At last report, the mind behind thesurvivor2299.com, who took to a Reddit ask me anything (AMA) session to explain the motives and such behind his plan, dropped around $1000 for this impressively detailed punking of the gaming community. His plan, meanwhile, bought him worldwide notoriety, a lot of disappointed fans, something of a shutdown from Bethesda proper and, at last count, 14 death threats. The hoax was certainly on par with anything in terms of elaborate—a host of cryptograms, puzzles involving Morse code, vague aspersions to things we'd heard before in the Fallout universe like the still-amorphous concept of “The Institute” and “Boston”--but it was still a hoax.
But people believed this particular hoax, and very enthusiastically, for several reasons. One, it was exactly what the gamers wanted to hear: “Fallout 4” was likely to be coming soon, and possibly even getting a formal introduction at the Spike Video Game Awards show. Two, it was sufficiently complex to believe that it was a professionally-done effort—this wasn't some 12 year old's Geocities page with a ton of spelling errors and less-than-legal clip art—and even included things like the Vault-Tec logo. Third, it wasn't the first time that vague clips and trailers had been used to introduce games, so no one could tell immediately that this wasn't just more of that. That lead to no less than Pete Hines, vice president of marketing and public relations, stepping in and telling Twitter users that he was not going to VGX, and Bethesda wasn't either.
Perhaps the funny part here is that the gaming community didn't exactly believe Hines until VGX came and went, and nothing about Fallout was mentioned, officially. Then the fans somewhat turned on Hines, wondering why Bethesda didn't start saying anything about the less-than-factual nature of thesurvivor2299.com before, instead of letting it go on for the month or so that it did. This was a good question, until a Tweet exchange between Hines and user everysingletear underscored the issue. Tear noted: “I think that all you needed to do is to tell everyone that this site is fake. And everything would be OK.” Hines responded: “Maybe. Maybe not. Certainly could have helped. What about the 8 other fake sites that have popped up.”

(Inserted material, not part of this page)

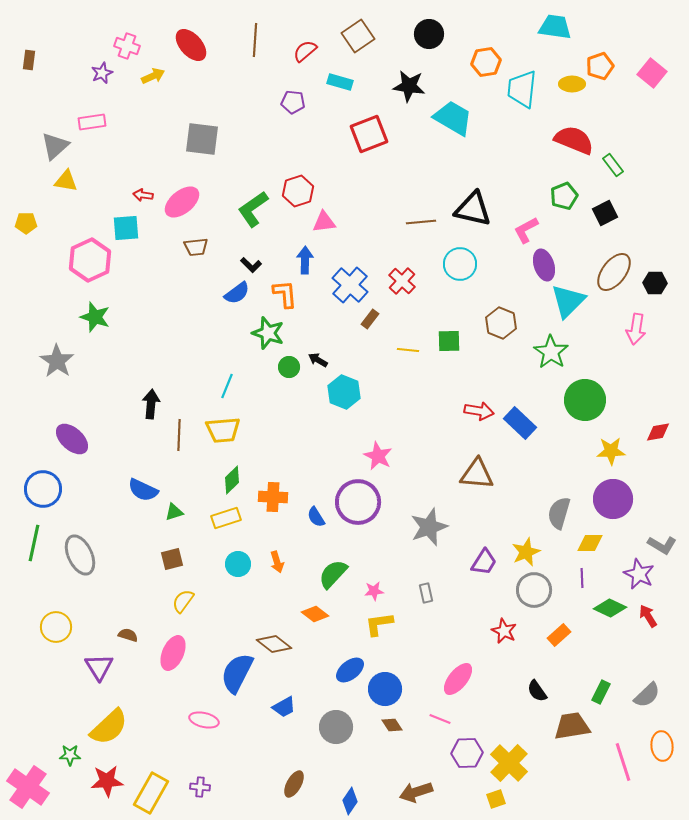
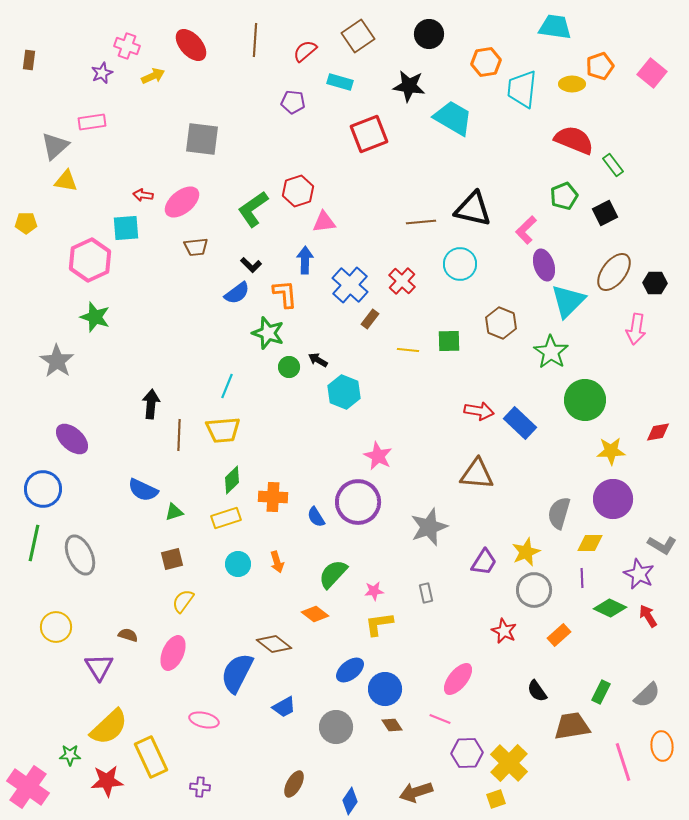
pink L-shape at (526, 230): rotated 16 degrees counterclockwise
yellow rectangle at (151, 793): moved 36 px up; rotated 54 degrees counterclockwise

The problem here is that Hines has simultaneously illustrated why saying nothing is so wrong and saying something is likewise wrong. But what Hines forgets here is that his company has the whip hand when it comes to disseminating information, not places like thesurvivor2299.com. I'm reminded here of “Alien 3,” in which Fiorina-161 superintendent Harold Andrews addresses the crowd of inmates with the phrase: “This is rumor control; here are the facts.” This was a measure designed to minimize the effects of rumor and scuttlebutt by making it clear just what was going on on Fiorina-161 at any given time. Granted, it doesn't always work—Andrews was killed by one of the creatures that he adamantly declared did not exist—but it certainly goes a long way toward counteracting rumor. Especially when the rumor in question is as elaborate as thesurvivor2299.com.

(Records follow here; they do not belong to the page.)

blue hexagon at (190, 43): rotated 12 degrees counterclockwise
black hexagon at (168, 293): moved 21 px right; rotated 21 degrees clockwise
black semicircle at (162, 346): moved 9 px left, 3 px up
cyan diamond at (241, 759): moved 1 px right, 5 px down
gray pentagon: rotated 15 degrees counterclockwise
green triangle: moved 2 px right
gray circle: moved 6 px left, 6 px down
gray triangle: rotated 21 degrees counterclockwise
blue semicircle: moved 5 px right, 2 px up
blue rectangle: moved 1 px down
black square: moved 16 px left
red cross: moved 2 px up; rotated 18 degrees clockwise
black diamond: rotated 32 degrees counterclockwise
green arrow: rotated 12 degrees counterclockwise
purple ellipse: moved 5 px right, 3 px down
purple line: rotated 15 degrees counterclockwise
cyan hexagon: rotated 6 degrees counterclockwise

Basically, what Hines should know here is that the approach of “It's ready when it's ready” just doesn't hold water any more. The community will provide its own news in the lack of official news, and that doesn't help Bethesda. It certainly doesn't help that looking back at earlier this year, gamers were treated to pronouncements that this was Bethesda's year to “make a lot of noise”. It was a shame that all the noise was “delay,” as “The Evil Within” and “Wolfenstein: The New Order” both got delayed, and the Elder Scrolls MMO is still hovering in a beta so closed that getting an invitation to same almost seems like animal sacrifice is required.

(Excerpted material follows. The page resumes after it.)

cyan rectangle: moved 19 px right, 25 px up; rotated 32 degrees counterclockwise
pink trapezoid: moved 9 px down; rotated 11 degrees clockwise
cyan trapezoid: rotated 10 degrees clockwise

Bethesda makes some of the best games out there, there's no doubt of that much. I'm still enjoying “Fallout: New Vegas” out here. But we're in a new generation of games, and that requires new games. Bethesda's less than forthright approach isn't exactly helpful, and the end result isn't likely to bode well for the company that's delivered some unbelievable titles. With the open world gaming concept catching on, and games like “Dead Island,” “Dying Light” and so on taking advantage, Bethesda's precious and unique snowflakes may not be so unique much longer. That'd be a shame, but good games change even less than hoaxes or war, and seeing Bethesda dropped out of the picture in the face of competition would never be good.